Gould was certainly one of the most talented pianists ever, but he had poor taste. His iconoclastic philosophy of music (the Emperor Concerto is "banal") may be compelling, but at the end of the day it is nonsense. Nor do I like the unpleasant custom pianos he took to using. I prefer his early live recordings, when he was still somewhat constrained by convention.

Here's fun:


----------



## millionrainbows (Jun 23, 2012)

SONNET CLV said:


> There's no finer way to experience Glenn Gould's music than to have your own special chair.
> 
> View attachment 137920


That chair looks like a wedgie waiting to happen! :lol:


----------



## millionrainbows (Jun 23, 2012)

Caryatid said:


> Gould was certainly one of the most talented pianists ever, but he had poor taste.

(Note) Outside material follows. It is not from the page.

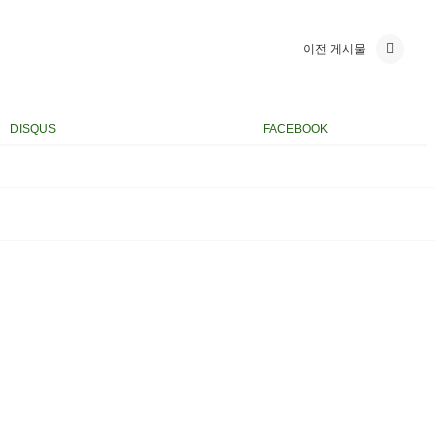
이전 게시물
DISQUS
FACEBOOK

Like Charlie the Tuna, I don't want a pianist with good taste; I want a pianist who tastes good! :lol:


----------



## Enthusiast (Mar 5, 2016)

I'm afraid I think that there must be something unhealthy about Gould because he seems to cause monomania and obsession. He was a genius and made many excellent records and he was unique. He could also be a bit hit and miss. An obsession with him strikes me as a little like an obsession with Karajan - it is harmful if it stops you hearing the merits of other great performers.


----------



## tdc (Jan 17, 2011)

I used to dislike Gould's interpretations, his humming exacerbated this significantly. But I've come to enjoy some of his Bach, I can even appreciate some of his eccentricities. I've never had an obsession though, and I still don't consider him my preferred performer for any music in particular.


----------



## millionrainbows (Jun 23, 2012)

Enthusiast said:


> I'm afraid I think that there must be something *unhealthy* about Gould because he seems to cause *monomania and obsession*. He was a genius and made many excellent records and he was unique. He could also be a bit hit and miss. An *obsession* with him strikes me as a little like an *obsession* with Karajan - it is *harmful *if it stops you hearing the merits of other great performers.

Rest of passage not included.